Unlike humans, honey bees, when thrown into highly time-altered new societal roles, are able to alter their biological rhythms with alacrity, enabling them to make a successful "quick switch" in their daily routines, according to research carried out at the Hebrew University of Jerusalem.
With people, on the other hand, disturbances to their biological clocks by drastic changes in their daily schedules are known to cause problems -- for example for shift workers and for new parents of crying, fitful babies. Disturbance of the biological clock - the circadian rhythm - can also contribute to mood disorders. On a less severe scale, international air travelers all know of the "jet lag" disturbance to their biological clocks caused by traveling across several time zones.
Bees, however, have now been shown to be highly resilient to such change. When removed from their usual roles in the hive, the bees were seen to quickly and drastically change their biological rhythms, according to a study by Prof. Guy Bloch of the Department of Ecology, Evolution and Behavior of the Alexander Silberman Institute of Life Sciences at the Hebrew University. His research is published in the current edition of The Journal of Neuroscience.
The changes, he found, were evident in both the bees' behavior and in the "clock genes" that drive their internal biological clocks.

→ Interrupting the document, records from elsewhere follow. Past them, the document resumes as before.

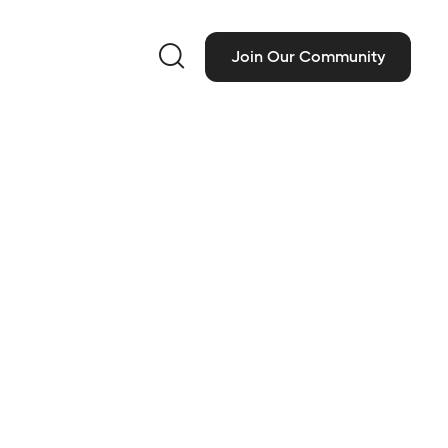

Join Our Community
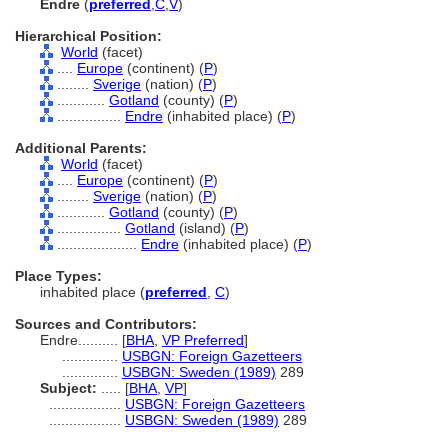
Endre
(
preferred
,
C
,
V
)
Hierarchical Position:
World
(facet)
....
Europe
(continent) (
P
)
........
Sverige
(nation) (
P
)
............
Gotland
(county) (
P
)
................
Endre
(inhabited place) (
P
)
Additional Parents:
World
(facet)
....
Europe
(continent) (
P
)
........
Sverige
(nation) (
P
)
............
Gotland
(county) (
P
)
................
Gotland
(island) (
P
)
....................
Endre
(inhabited place) (
P
)
Place Types:
inhabited place (
preferred
,
C
)
Sources and Contributors:
Endre..........
[
BHA
,
VP Preferred
]
..............
USBGN: Foreign Gazetteers
..............
USBGN: Sweden (1989)
289
Subject:
.....
[
BHA
,
VP
]
..................
USBGN: Foreign Gazetteers
..................
USBGN: Sweden (1989)
289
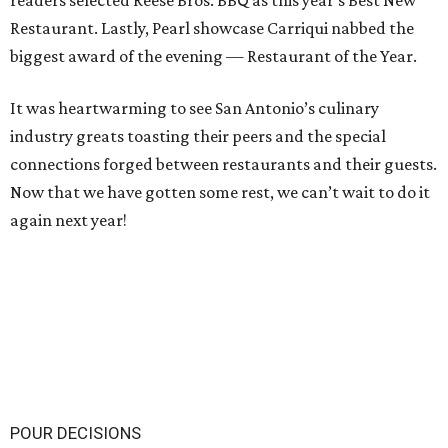
readers selected Reese Bros. BBQ as this year’s Best New
Restaurant. Lastly, Pearl showcase Carriqui nabbed the
biggest award of the evening — Restaurant of the Year.
It was heartwarming to see San Antonio’s culinary
industry greats toasting their peers and the special
connections forged between restaurants and their guests.
Now that we have gotten some rest, we can’t wait to do it
again next year!
POUR DECISIONS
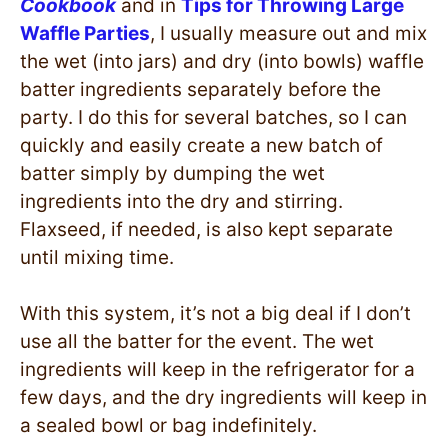
Cookbook
and in
Tips for Throwing Large
Waffle Parties
, I usually measure out and mix
the wet (into jars) and dry (into bowls) waffle
batter ingredients separately before the
party. I do this for several batches, so I can
quickly and easily create a new batch of
batter simply by dumping the wet
ingredients into the dry and stirring.
Flaxseed, if needed, is also kept separate
until mixing time.
With this system, it’s not a big deal if I don’t
use all the batter for the event. The wet
ingredients will keep in the refrigerator for a
few days, and the dry ingredients will keep in
a sealed bowl or bag indefinitely.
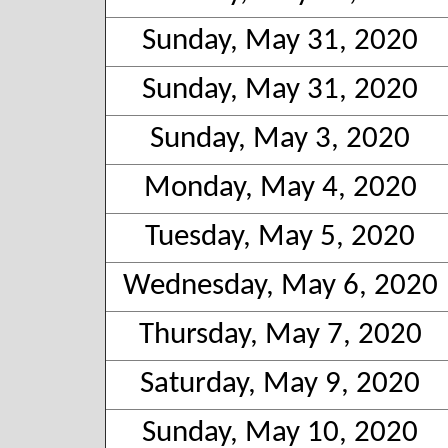
Sunday, May 31, 2020
Sunday, May 31, 2020
Sunday, May 3, 2020
Monday, May 4, 2020
Tuesday, May 5, 2020
Wednesday, May 6, 2020
Thursday, May 7, 2020
Saturday, May 9, 2020
Sunday, May 10, 2020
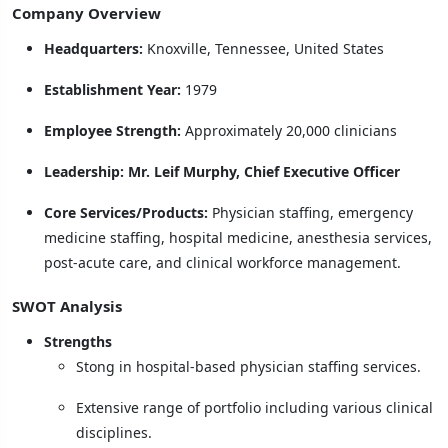
Company Overview
Headquarters:
Knoxville, Tennessee, United States
Establishment Year:
1979
Employee Strength:
Approximately 20,000 clinicians
Leadership:
Mr. Leif Murphy, Chief Executive Officer
Core Services/Products:
Physician staffing, emergency
medicine staffing, hospital medicine, anesthesia services,
post-acute care, and clinical workforce management.
SWOT Analysis
Strengths
Stong in hospital-based physician staffing services.
Extensive range of portfolio including various clinical
disciplines.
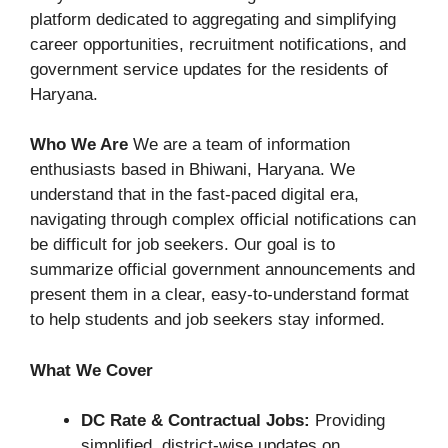
platform dedicated to aggregating and simplifying
career opportunities, recruitment notifications, and
government service updates for the residents of
Haryana.
Who We Are
We are a team of information
enthusiasts based in Bhiwani, Haryana. We
understand that in the fast-paced digital era,
navigating through complex official notifications can
be difficult for job seekers. Our goal is to
summarize official government announcements and
present them in a clear, easy-to-understand format
to help students and job seekers stay informed.
What We Cover
DC Rate & Contractual Jobs:
Providing
simplified, district-wise updates on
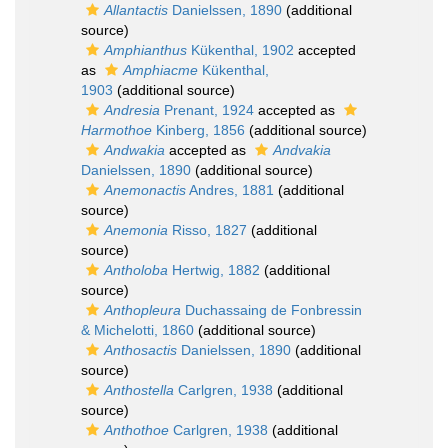
Allantactis
Danielssen, 1890
(additional
source)
Amphianthus
Kükenthal, 1902
accepted
as
Amphiacme
Kükenthal,
1903
(additional source)
Andresia
Prenant, 1924
accepted as
Harmothoe
Kinberg, 1856
(additional source)
Andwakia
accepted as
Andvakia
Danielssen, 1890
(additional source)
Anemonactis
Andres, 1881
(additional
source)
Anemonia
Risso, 1827
(additional
source)
Antholoba
Hertwig, 1882
(additional
source)
Anthopleura
Duchassaing de Fonbressin
& Michelotti, 1860
(additional source)
Anthosactis
Danielssen, 1890
(additional
source)
Anthostella
Carlgren, 1938
(additional
source)
Anthothoe
Carlgren, 1938
(additional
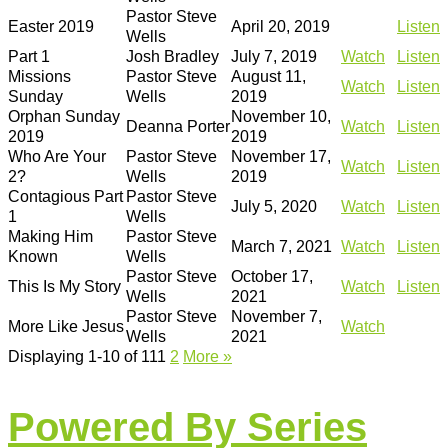
Pastor Steve
Easter 2019
April 20, 2019
Listen
Wells
Part 1
Josh Bradley
July 7, 2019
Watch
Listen
Missions
Pastor Steve
August 11,
Watch
Listen
Sunday
Wells
2019
Orphan Sunday
November 10,
Deanna Porter
Watch
Listen
2019
2019
Who Are Your
Pastor Steve
November 17,
Watch
Listen
2?
Wells
2019
Contagious Part
Pastor Steve
July 5, 2020
Watch
Listen
1
Wells
Making Him
Pastor Steve
March 7, 2021
Watch
Listen
Known
Wells
Pastor Steve
October 17,
This Is My Story
Watch
Listen
Wells
2021
Pastor Steve
November 7,
More Like Jesus
Watch
Wells
2021
Displaying 1-10 of 11
1
2
More
»
Powered By Series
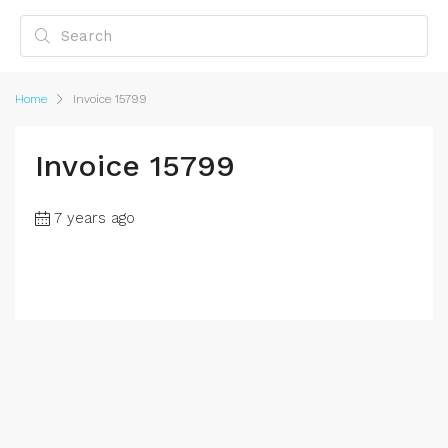
Home
Invoice 15799
Invoice 15799
7 years ago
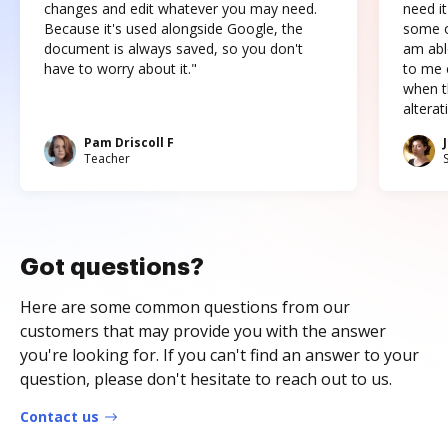
changes and edit whatever you may need.
need it
Because it's used alongside Google, the
some o
document is always saved, so you don't
am abl
have to worry about it."
to me c
when t
altera
Pam Driscoll F
Teacher
Got questions?
Here are some common questions from our
customers that may provide you with the answer
you're looking for. If you can't find an answer to your
question, please don't hesitate to reach out to us.
Contact us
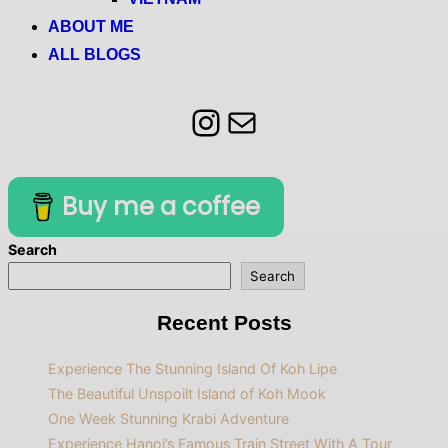
ABOUT ME
ALL BLOGS
Instagram
Mail
Buy me a coffee
Search
Search
Recent Posts
Experience The Stunning Island Of Koh Lipe
The Beautiful Unspoilt Island of Koh Mook
One Week Stunning Krabi Adventure
Experience Hanoi’s Famous Train Street With A Tour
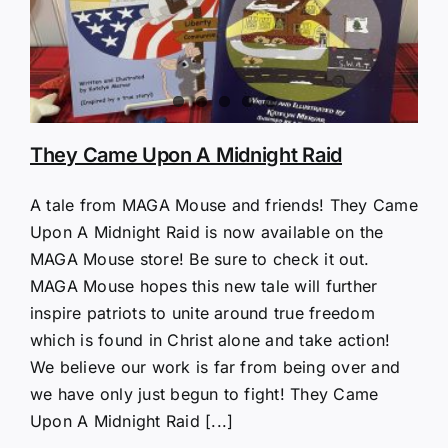
They Came Upon A Midnight Raid
A tale from MAGA Mouse and friends! They Came
Upon A Midnight Raid is now available on the
MAGA Mouse store! Be sure to check it out.
MAGA Mouse hopes this new tale will further
inspire patriots to unite around true freedom
which is found in Christ alone and take action!
We believe our work is far from being over and
we have only just begun to fight! They Came
Upon A Midnight Raid [...]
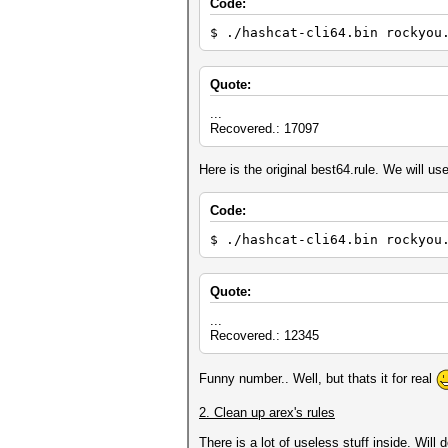
Code:
$ ./hashcat-cli64.bin rockyou
Quote:
...
Recovered.: 17097
Here is the original best64.rule. We will use 
Code:
$ ./hashcat-cli64.bin rockyou
Quote:
...
Recovered.: 12345
Funny number.. Well, but thats it for real
2. Clean up arex's rules
There is a lot of useless stuff inside. Will d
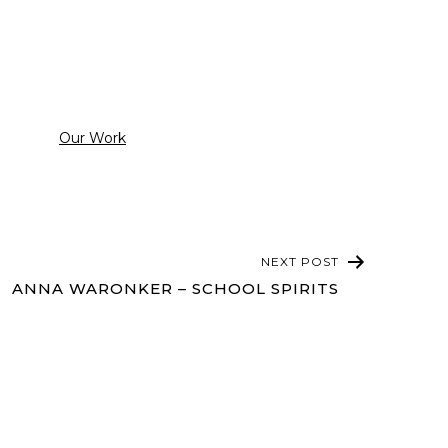
Categorized
Our Work
as
NEXT POST
ANNA WARONKER – SCHOOL SPIRITS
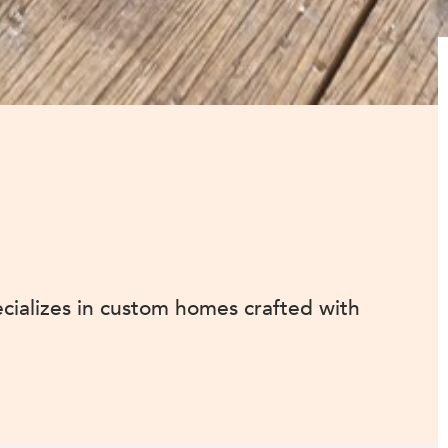
cializes in custom homes crafted with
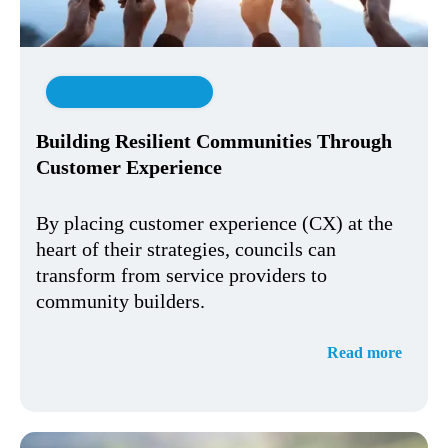
Customer Experience
Building Resilient Communities Through
Customer Experience
By placing customer experience (CX) at the
heart of their strategies, councils can
transform from service providers to
community builders.
Read more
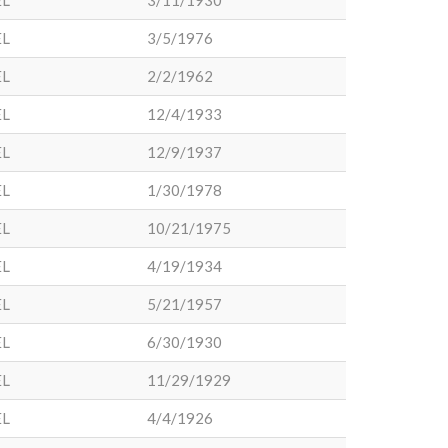
EL
3/11/1930
EL
3/5/1976
EL
2/2/1962
EL
12/4/1933
EL
12/9/1937
EL
1/30/1978
EL
10/21/1975
EL
4/19/1934
EL
5/21/1957
EL
6/30/1930
EL
11/29/1929
EL
4/4/1926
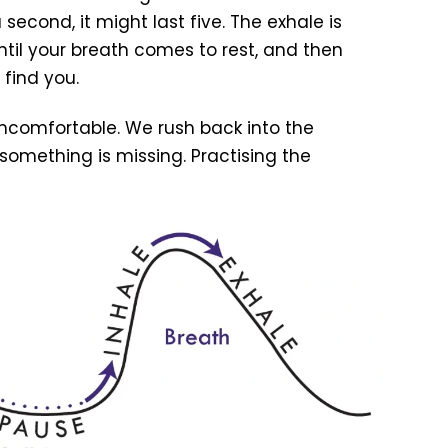
f a second, it might last five. The exhale is
ntil your breath comes to rest, and then
 find you.
ncomfortable. We rush back into the
e something is missing. Practising the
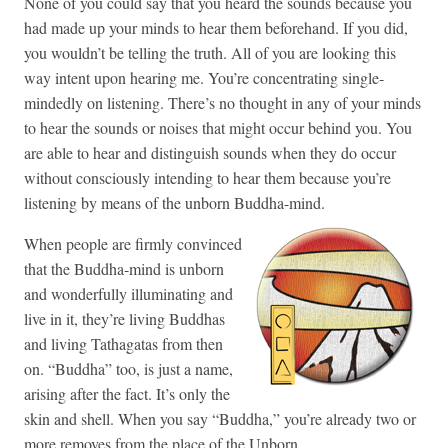
None of you could say that you heard the sounds because you
had made up your minds to hear them beforehand. If you did,
you wouldn’t be telling the truth. All of you are looking this
way intent upon hearing me. You’re concentrating single-
mindedly on listening. There’s no thought in any of your minds
to hear the sounds or noises that might occur behind you. You
are able to hear and distinguish sounds when they do occur
without consciously intending to hear them because you’re
listening by means of the unborn Buddha-mind.
When people are firmly convinced
that the Buddha-mind is unborn
and wonderfully illuminating and
live in it, they’re living Buddhas
and living Tathagatas from then
on. “Buddha” too, is just a name,
arising after the fact. It’s only the
skin and shell. When you say “Buddha,” you’re already two or
more removes from the place of the Unborn.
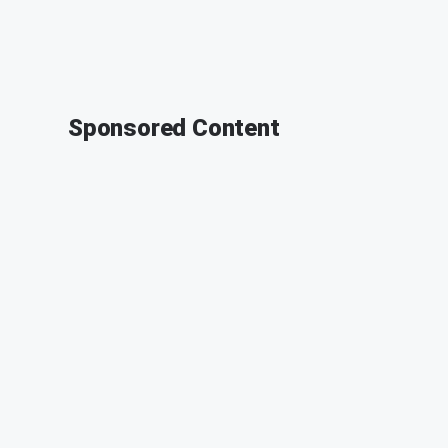
Sponsored Content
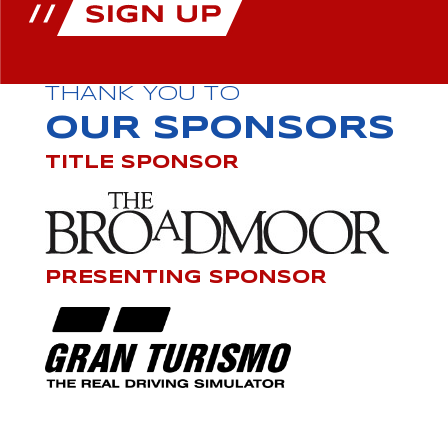
THANK YOU TO
OUR SPONSORS
TITLE SPONSOR
PRESENTING SPONSOR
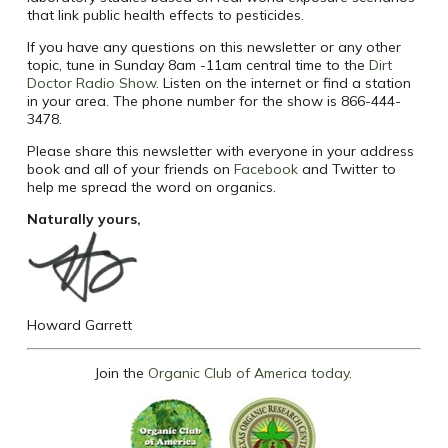
that link public health effects to pesticides.
If you have any questions on this newsletter or any other
topic, tune in Sunday 8am -11am central time to the
Dirt
Doctor Radio Show
. Listen on the internet or find a station
in your area. The phone number for the show is 866-444-
3478.
Please share this newsletter with everyone in your address
book and all of your friends on
Facebook
and Twitter to
help me spread the word on organics.
Naturally yours,
Howard Garrett
Join the
Organic Club of America today
.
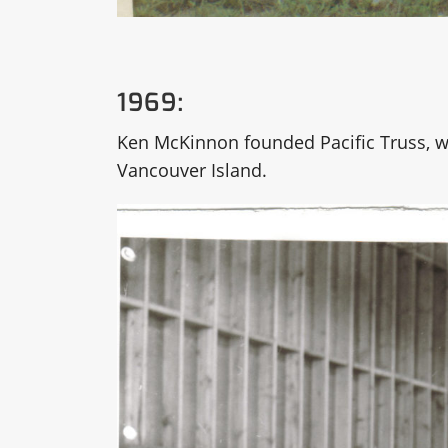
1969:
Ken McKinnon founded Pacific Truss, w
Vancouver Island.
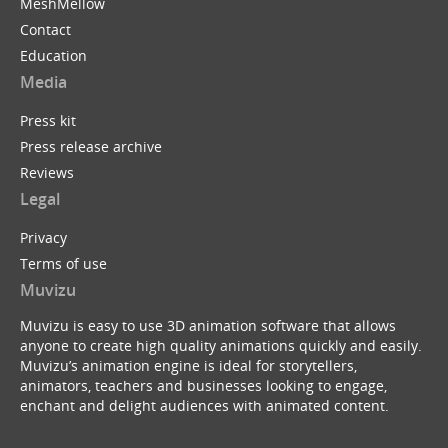
MeshMellow
Contact
Education
Media
Press kit
Press release archive
Reviews
Legal
Privacy
Terms of use
Muvizu
Muvizu is easy to use 3D animation software that allows
anyone to create high quality animations quickly and easily.
Muvizu’s animation engine is ideal for storytellers,
animators, teachers and businesses looking to engage,
enchant and delight audiences with animated content.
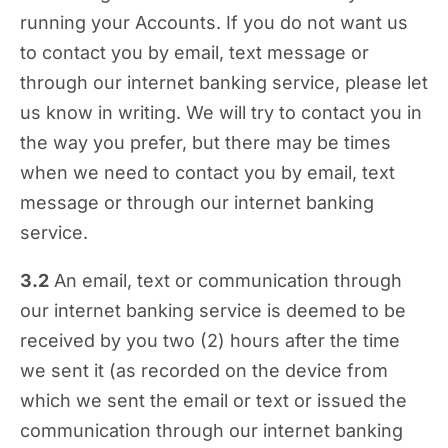
running your Accounts. If you do not want us
to contact you by email, text message or
through our internet banking service, please let
us know in writing. We will try to contact you in
the way you prefer, but there may be times
when we need to contact you by email, text
message or through our internet banking
service.
3.2
An email, text or communication through
our internet banking service is deemed to be
received by you two (2) hours after the time
we sent it (as recorded on the device from
which we sent the email or text or issued the
communication through our internet banking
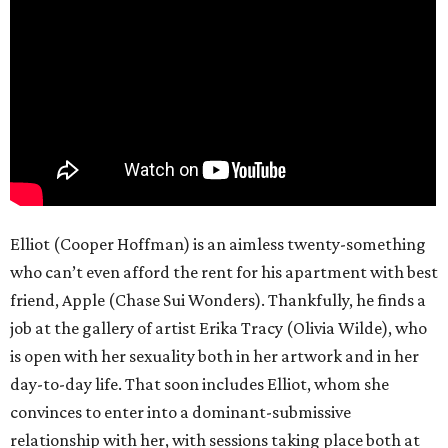
Elliot (Cooper Hoffman) is an aimless twenty-something
who can’t even afford the rent for his apartment with best
friend, Apple (Chase Sui Wonders). Thankfully, he finds a
job at the gallery of artist Erika Tracy (Olivia Wilde), who
is open with her sexuality both in her artwork and in her
day-to-day life. That soon includes Elliot, whom she
convinces to enter into a dominant-submissive
relationship with her, with sessions taking place both at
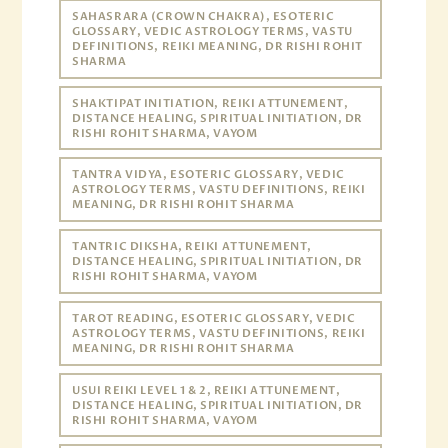
SAHASRARA (CROWN CHAKRA), ESOTERIC
GLOSSARY, VEDIC ASTROLOGY TERMS, VASTU
DEFINITIONS, REIKI MEANING, DR RISHI ROHIT
SHARMA
SHAKTIPAT INITIATION, REIKI ATTUNEMENT,
DISTANCE HEALING, SPIRITUAL INITIATION, DR
RISHI ROHIT SHARMA, VAYOM
TANTRA VIDYA, ESOTERIC GLOSSARY, VEDIC
ASTROLOGY TERMS, VASTU DEFINITIONS, REIKI
MEANING, DR RISHI ROHIT SHARMA
TANTRIC DIKSHA, REIKI ATTUNEMENT,
DISTANCE HEALING, SPIRITUAL INITIATION, DR
RISHI ROHIT SHARMA, VAYOM
TAROT READING, ESOTERIC GLOSSARY, VEDIC
ASTROLOGY TERMS, VASTU DEFINITIONS, REIKI
MEANING, DR RISHI ROHIT SHARMA
USUI REIKI LEVEL 1 & 2, REIKI ATTUNEMENT,
DISTANCE HEALING, SPIRITUAL INITIATION, DR
RISHI ROHIT SHARMA, VAYOM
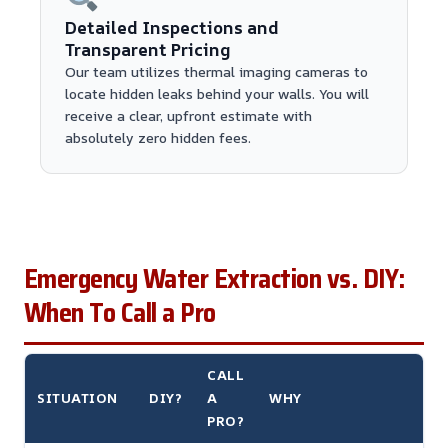
Detailed Inspections and
Transparent Pricing
Our team utilizes thermal imaging cameras to
locate hidden leaks behind your walls. You will
receive a clear, upfront estimate with
absolutely zero hidden fees.
Emergency Water Extraction vs. DIY:
When To Call a Pro
CALL
SITUATION
DIY?
A
WHY
PRO?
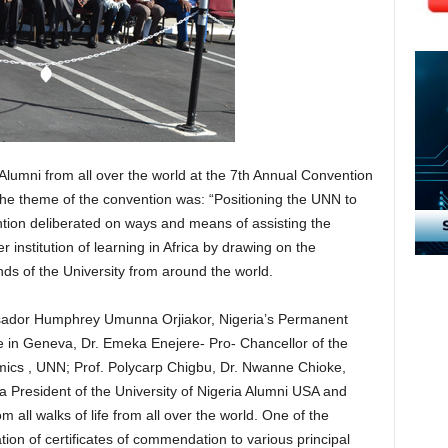
a Alumni from all over the world at the 7th Annual Convention
e theme of the convention was: “Positioning the UNN to
tion deliberated on ways and means of assisting the
r institution of learning in Africa by drawing on the
ends of the University from around the world.
sador Humphrey Umunna Orjiakor, Nigeria’s Permanent
ce in Geneva, Dr. Emeka Enejere- Pro- Chancellor of the
mics , UNN; Prof. Polycarp Chigbu, Dr. Nwanne Chioke,
 President of the University of Nigeria Alumni USA and
 all walks of life from all over the world. One of the
tion of certificates of commendation to various principal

These findings indicate that social environment had a significant effect on both behaviour and physiology.
Circadian rhythm, the body's "internal clock," regulates daily functions. A few "clock genes" control many actions, including the time of sleeping, eating and drinking, temperature regulation and hormone fluctuations. However, exactly how that clock is affected by -- and affects -- social interactions with other animals is unknown.
Bloch and his colleagues Dr. Yair Shemesh, Ada Eban-Rothschild, and Mira Cohen chose to study bees in part because of their complex social environment. One role in bee society is the "nurse" -- bees that are busy round the clock caring for larvae. This activity pattern is different from other bees and animals, whose levels rise and fall throughout the day.
Bloch and his team thought that changing the nurse bees' social environment might alter their activity levels, so they separated them from their larvae. The researchers found that the bees' cellular rhythms and behavior completely changed, matching a more typical circadian cycle. The opposite also was true, when other bees were transferred into a nursing function.
"Our findings show that circadian rhythms of honey bees are altered by signals from the brood that are transferred by close or direct contact," Bloch said. "This flexibility in the bees' clock is striking, given that humans and most other animals studied cannot sustain long periods of around-the-clock activity without deterioration in performance and an increase in disease."
Because bees and mammals' circadian clocks use the same clock genes and are similarly organized, the question arises as to whether the clocks of other animals also strongly depend on their social environments. The next step is to find just how social interactions influence gene expressions. Further research into this question may have implications for humans who suffer from disturbances in their behavioral, sleeping and waking cycles.